# 1999 Pathfinder Suspension Lift Kit, Need some help!



## Pathy07 (Feb 21, 2011)

I am trying to find a good suspension lift kit for my 1999.5 Pathfinder SE-Limited but i'm kind of new to this so i'm not sure what i'm looking for so if someone with a lift kit or anyone with that kinda knowledge would help me with this that would be greatly appreciated.


----------



## azmexicali (Jun 9, 2009)

After 2 years of research, I just ordered mine today. I purchased the Old Man Emu springs from Nissan Pathfinder lift kit, suspension lifts, accessories and ordered separately KYB GR-2 struts and KYB Gas-a-just shocks. I saved a couple hundred doing it this way. Rocky Road is selling the same KYB struts for $40 bucks more each, and not sure what shocks they sell, they wouldn't specify. Can't wait to get them on my truck.

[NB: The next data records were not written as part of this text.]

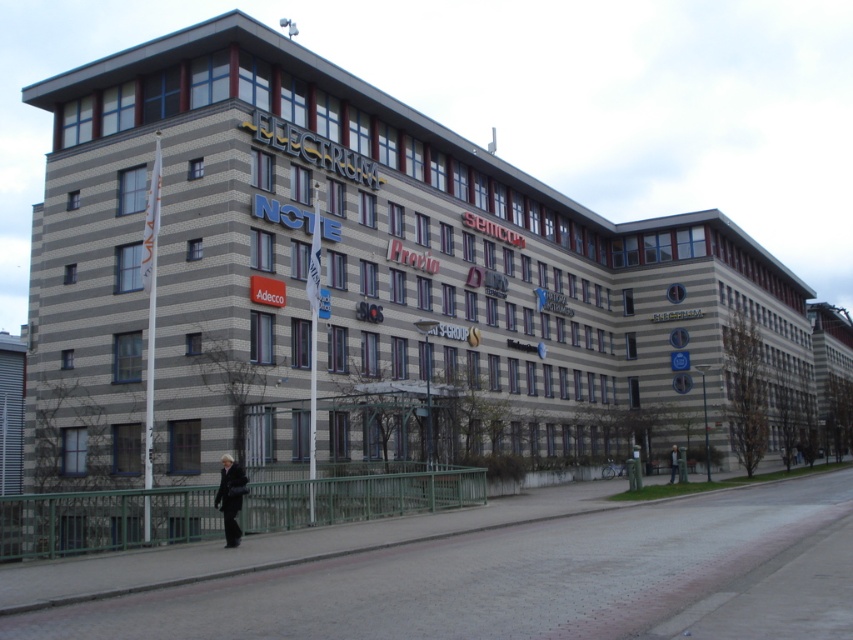 Question: Can you confirm if black leather coat at lower center is wider than black leather jacket at lower center?

Choices:
 (A) yes
 (B) no

Answer: (B)

Question: Which of the following is the closest to the observer?

Choices:
 (A) black leather coat at lower center
 (B) black leather jacket at lower center

Answer: (A)

Question: Is black leather coat at lower center to the left of black leather jacket at lower center from the viewer's perspective?

Choices:
 (A) no
 (B) yes

Answer: (B)

Question: Which point is farther from the camera taking this photo?

Choices:
 (A) (676, 445)
 (B) (241, 488)

Answer: (A)

Question: Does black leather coat at lower center have a larger size compared to black leather jacket at lower center?

Choices:
 (A) no
 (B) yes

Answer: (A)

Question: Which of the following is the closest to the observer?

Choices:
 (A) black leather coat at lower center
 (B) black leather jacket at lower center

Answer: (A)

Hope this helps.


----------



## Pathy07 (Feb 21, 2011)

*ok thanks,*

What site did you go to and around how much was it?


----------



## smj999smj (Jan 1, 2006)

His post is hyperlinked. 

Nissan Pathfinder lift kit, suspension lifts, accessories


----------



## Dustless (Mar 14, 2011)

If your looking for more than an 1.75 OME lift their is a place out of Alberta called Krypton Fabrication who makes a 4 inch lift for the pathys twhich drops the unibody off the frame the kit is built strong and durable Ive had it on mine for about 3 months now and have absolutely no complaints and can completely flex out on 33/12.5 bf all terrains without rubbing at all


----------



## Pathy07 (Feb 21, 2011)

*ok i gotcha*

so on that site i am under the 96- 2004 section and for the OME strut it only lets me choose a right or a left. would i need only one side? or wouldnt i need both? yall are such a great help thank you so much. i just want to make sure i great the right thing cause i have to put it on myself.


----------